• **Task to complete**: Please restate, exactly, only the lines from the beginning of the listing below through the line containing "Nächster Artikel", with the pictures left out.

• **Supplied information**:
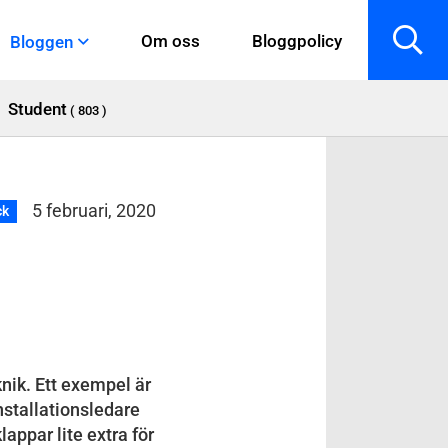
Om oss
Bloggpolicy
Bloggen
Student
( 803 )
5 februari, 2020
ck
nik. Ett exempel är
installationsledare
appar lite extra för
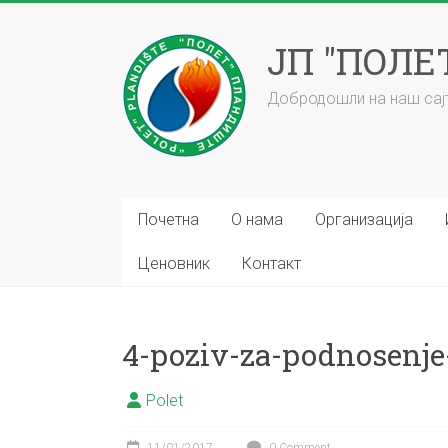
Skip
to
ЈП "ПОЛ
content
Добродошли на наш сајт
Почетна
О нама
Организација
Ценовник
Контакт
4-poziv-za-podnosenj
Polet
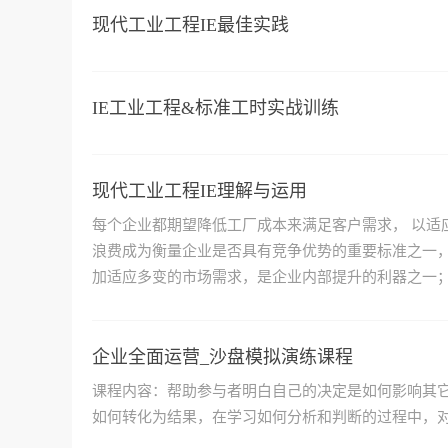
现代工业工程IE最佳实践
IE工业工程&标准工时实战训练
现代工业工程IE理解与运用
每个企业都期望降低工厂成本来满足客户需求， 以适
浪费成为衡量企业是否具有竞争优势的重要标准之一，
加适应多变的市场需求，是企业内部提升的利器之一
企业全面运营_沙盘模拟演练课程
课程内容：帮助参与者明白自己的决定是如何影响其它
如何转化为结果，在学习如何分析和判断的过程中，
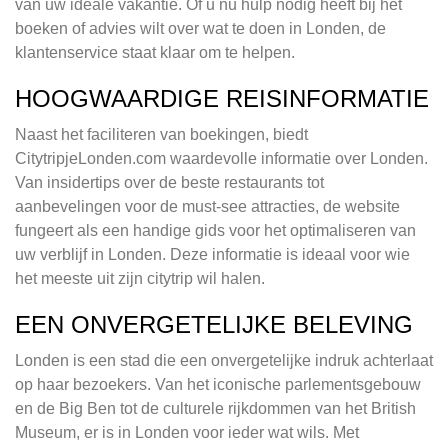
van uw ideale vakantie. Of u nu hulp nodig heeft bij het
boeken of advies wilt over wat te doen in Londen, de
klantenservice staat klaar om te helpen.
HOOGWAARDIGE REISINFORMATIE
Naast het faciliteren van boekingen, biedt
CitytripjeLonden.com waardevolle informatie over Londen.
Van insidertips over de beste restaurants tot
aanbevelingen voor de must-see attracties, de website
fungeert als een handige gids voor het optimaliseren van
uw verblijf in Londen. Deze informatie is ideaal voor wie
het meeste uit zijn citytrip wil halen.
EEN ONVERGETELIJKE BELEVING
Londen is een stad die een onvergetelijke indruk achterlaat
op haar bezoekers. Van het iconische parlementsgebouw
en de Big Ben tot de culturele rijkdommen van het British
Museum, er is in Londen voor ieder wat wils. Met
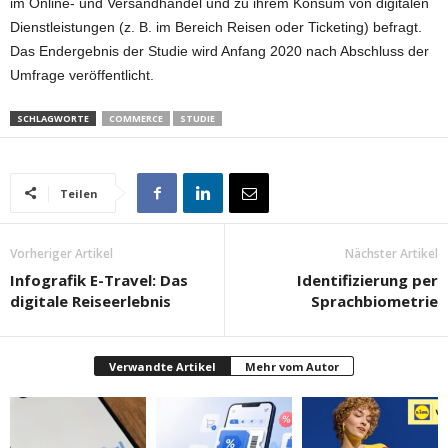
im Online- und Versandhandel und zu ihrem Konsum von digitalen
Dienstleistungen (z. B. im Bereich Reisen oder Ticketing) befragt.
Das Endergebnis der Studie wird Anfang 2020 nach Abschluss der
Umfrage veröffentlicht.
SCHLAGWORTE
COMMERCE
STUDIE
Teilen
Vorheriger Artikel
Nächster Artikel
Infografik E-Travel: Das
Identifizierung per
digitale Reiseerlebnis
Sprachbiometrie
Verwandte Artikel
Mehr vom Autor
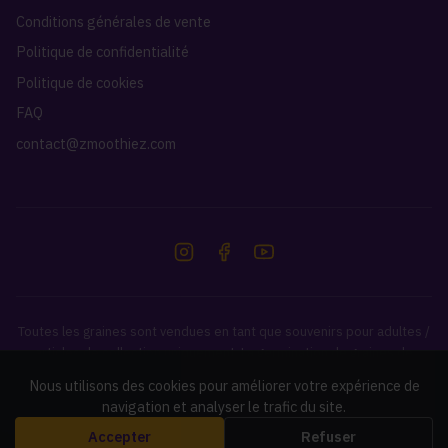
Conditions générales de vente
Politique de confidentialité
Politique de cookies
FAQ
contact@zmoothiez.com
Toutes les graines sont vendues en tant que souvenirs pour adultes /
articles de collection uniquement. La germination de graines de
cannabis est illégale dans de nombreux pays. Il est de votre
Nous utilisons des cookies pour améliorer votre expérience de
responsabilité de vérifier et de respecter les lois de votre pays.
navigation et analyser le trafic du site.
Accepter
Refuser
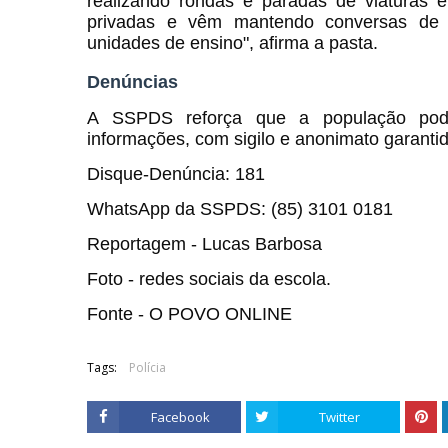
realizando rondas e paradas de viaturas 
privadas e vêm mantendo conversas de 
unidades de ensino", afirma a pasta.
Denúncias
A SSPDS reforça que a população pode 
informações, com sigilo e anonimato garanti
Disque-Denúncia: 181
WhatsApp da SSPDS: (85) 3101 0181
Reportagem - Lucas Barbosa
Foto - redes sociais da escola.
Fonte - O POVO ONLINE
Tags:
Polícia
Facebook
Twitter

• **Solution for this task**:
Om oss
Bloggpolicy
Bloggen
Student
( 803 )
5 februari, 2020
ck
nik. Ett exempel är
installationsledare
appar lite extra för
Skip
to
ЈП "ПОЛ
content
Добродошли на наш сајт
Почетна
О нама
Организација
Ценовник
Контакт
4-poziv-za-podnosenj
Polet
现代工业工程IE最佳实践
IE工业工程&标准工时实战训练
现代工业工程IE理解与运用
每个企业都期望降低工厂成本来满足客户需求， 以适
浪费成为衡量企业是否具有竞争优势的重要标准之一，
加适应多变的市场需求，是企业内部提升的利器之一
企业全面运营_沙盘模拟演练课程
课程内容：帮助参与者明白自己的决定是如何影响其它
如何转化为结果，在学习如何分析和判断的过程中，
van uw ideale vakantie. Of u nu hulp nodig heeft bij het
boeken of advies wilt over wat te doen in Londen, de
klantenservice staat klaar om te helpen.
HOOGWAARDIGE REISINFORMATIE
Naast het faciliteren van boekingen, biedt
CitytripjeLonden.com waardevolle informatie over Londen.
Van insidertips over de beste restaurants tot
aanbevelingen voor de must-see attracties, de website
fungeert als een handige gids voor het optimaliseren van
uw verblijf in Londen. Deze informatie is ideaal voor wie
het meeste uit zijn citytrip wil halen.
EEN ONVERGETELIJKE BELEVING
Londen is een stad die een onvergetelijke indruk achterlaat
op haar bezoekers. Van het iconische parlementsgebouw
en de Big Ben tot de culturele rijkdommen van het British
Museum, er is in Londen voor ieder wat wils. Met
im Online- und Versandhandel und zu ihrem Konsum von digitalen
Dienstleistungen (z. B. im Bereich Reisen oder Ticketing) befragt.
Das Endergebnis der Studie wird Anfang 2020 nach Abschluss der
Umfrage veröffentlicht.
SCHLAGWORTE
COMMERCE
STUDIE
Teilen
Vorheriger Artikel
Nächster Artikel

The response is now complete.